GitLocker: The Coding Marketplace

Description:

extremetext 0.8.4

extremeText is an
extension of fastText
library for multi-label classification including extreme cases with
hundreds of thousands and millions of labels.
extremeText implements:

Probabilistic Labels Tree (PLT) loss for extreme multi-Label
classification with top-down hierarchical clustering (k-means) for
tree building,
sigmoid loss for multi-label classification,
L2 regularization and FOBOS update for all losses,
ensemble of loss layers with bagging,
calculation of hidden (document) vector as a weighted average of the
word vectors,
calculation of TF-IDF weights for words.

Requirements
extremeText builds on
modern Mac OS and Linux distributions. Since it uses C++11 features, it
requires a compiler with good C++11 support. These include:

(gcc-4.8 or newer) or (clang-3.3 or newer)

You will need:

Python version 2.7 or >=3.4
NumPy &
SciPy
pybind11

Installing extremeText
The easiest way to get
extremeText is to use
pip.
$ pip install extremetext
Installing on MacOS may require setting
MACOSX_DEPLOYMENT_TARGET=10.9 first:
$ export MACOSX_DEPLOYMENT_TARGET=10.9
$ pip install extremetext
The latest version of
extremeText can be build
from sources using pip or alternatively setuptools.
$ git clone https://github.com/mwydmuch/extremeText.git
$ cd extremeText
$ pip install .
(or) $ python setup.py install
Now you can import this library with:
import extremeText

Examples
In general it is assumed that the reader already has good knowledge of
fastText/extremeText. For this consider the main
README
and the tutorials on fastText
website.
We recommend you look at the examples within the doc
folder.
As with any package you can get help on any Python function using the
help function.
For example:
+>>> import extremeText
+>>> help(extremeText.ExtremeText)

Help on module extremeText.ExtremeText in extremeText:

NAME
extremeText.ExtremeText

DESCRIPTION
# Copyright (c) 2017-present, Facebook, Inc.
# All rights reserved.
#
# This source code is licensed under the BSD-style license found in the
# LICENSE file in the root directory of this source tree.
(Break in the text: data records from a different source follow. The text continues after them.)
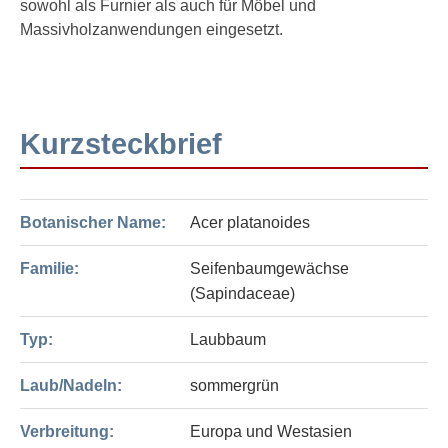
sowohl als Furnier als auch für Möbel und
Massivholzanwendungen eingesetzt.
Kurzsteckbrief
Botanischer Name:
Acer platanoides
Familie:
Seifenbaumgewächse
(Sapindaceae)
Typ:
Laubbaum
Laub/Nadeln:
sommergrün
Verbreitung:
Europa und Westasien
An additional grant
# of patent rights can be found in the PATENTS file in the same directory.

FUNCTIONS
load_model(path)
Load a model given a filepath and return a model object.

tokenize(text)
Given a string of text, tokenize it and return a list of tokens
[...]

IMPORTANT: Preprocessing data / enconding conventions
In general it is important to properly preprocess your data. Example
scripts in the root
folder do this.
extremeText like fastText assumes UTF-8 encoded text. All text must be
unicode for
Python2
and str for
Python3.
The passed text will be encoded as UTF-8 by
pybind11
before passed to the extremeText C++ library. This means it is important
to use UTF-8 encoded text when building a model. On Unix-like systems
you can convert text using
iconv.
extremeText will tokenize (split text into pieces) based on the
following ASCII characters (bytes). In particular, it is not aware of
UTF-8 whitespace. We advice the user to convert UTF-8 whitespace / word
boundaries into one of the following symbols as appropiate.

space
tab
vertical tab
carriage return
formfeed
the null character

The newline character is used to delimit lines of text. In particular,
the EOS token is appended to a line of text if a newline character is
encountered. The only exception is if the number of tokens exceeds the
MAX_LINE_SIZE constant as defined in the Dictionary
header.
This means if you have text that is not separate by newlines, such as
the fil9 dataset, it will be
broken into chunks with MAX_LINE_SIZE of tokens and the EOS token is
not appended.
The length of a token is the number of UTF-8 characters by considering
the leading two bits of a
byte to identify
subsequent bytes of a multi-byte
sequence.
Knowing this is especially important when choosing the minimum and
maximum length of subwords. Further, the EOS token (as specified in the
Dictionary
header)
is considered a character and will not be broken into subwords.

Reference
Please cite below work if using this package for extreme classification.
M. Wydmuch, K. Jasinska, M. Kuznetsov, R. Busa-Fekete, K. Dembczyński.
*A no-regret generalization of hierarchical softmax to extreme
multi-label
classification*.
Advances in Neural Information Processing Systems 31, 2018.